_EXERCISE INPUT_:
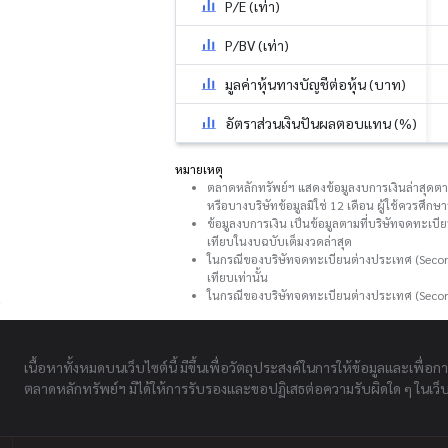
P/E (เท่า)
P/BV (เท่า)
มูลค่าหุ้นทางบัญชีต่อหุ้น (บาท)
อัตราส่วนเงินปันผลตอบแทน (%)
หมายเหตุ
ตลาดหลักทรัพย์ฯ แสดงข้อมูลงบการเงินล่าสุดตามที
หรือบางบริษัทข้อมูลมิใช่ 12 เดือน ผู้ใช้ควรศึ
ข้อมูลงบการเงิน เป็นข้อมูลตามที่บริษัทจดทะเบี
เทียบในงบฉบับเต็มงวดล่าสุด
ในกรณีของบริษัทจดทะเบียนต่างประเทศ (Second
เทียบเท่านั้น
ในกรณีของบริษัทจดทะเบียนต่างประเทศ (Secon
เนื้อหาทั้งหมดบนเว็บไซต์นี้ มีขึ้นเพื่อวัตถุประสงค์ในการให้ข้อมูลและเพื่อก
ตลาดหลักทรัพย์ฯ มิได้ให้การรับรองและขอปฏิเสธต่อความรับผิดใด ๆ ในเว็บไ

_HOW TO COMPLETE THIS TASK_:
Whenever a picture appears, leave it out, and return every record exactly.

_RESULT OF THE TASK_:
P/E (เท่า)
P/BV (เท่า)
มูลค่าหุ้นทางบัญชีต่อหุ้น (บาท)
อัตราส่วนเงินปันผลตอบแทน (%)
หมายเหตุ
ตลาดหลักทรัพย์ฯ แสดงข้อมูลงบการเงินล่าสุดตามที
หรือบางบริษัทข้อมูลมิใช่ 12 เดือน ผู้ใช้ควรศึ
ข้อมูลงบการเงิน เป็นข้อมูลตามที่บริษัทจดทะเบี
เทียบในงบฉบับเต็มงวดล่าสุด
ในกรณีของบริษัทจดทะเบียนต่างประเทศ (Second
เทียบเท่านั้น
ในกรณีของบริษัทจดทะเบียนต่างประเทศ (Secon
เนื้อหาทั้งหมดบนเว็บไซต์นี้ มีขึ้นเพื่อวัตถุประสงค์ในการให้ข้อมูลและเพื่อก
ตลาดหลักทรัพย์ฯ มิได้ให้การรับรองและขอปฏิเสธต่อความรับผิดใด ๆ ในเว็บไ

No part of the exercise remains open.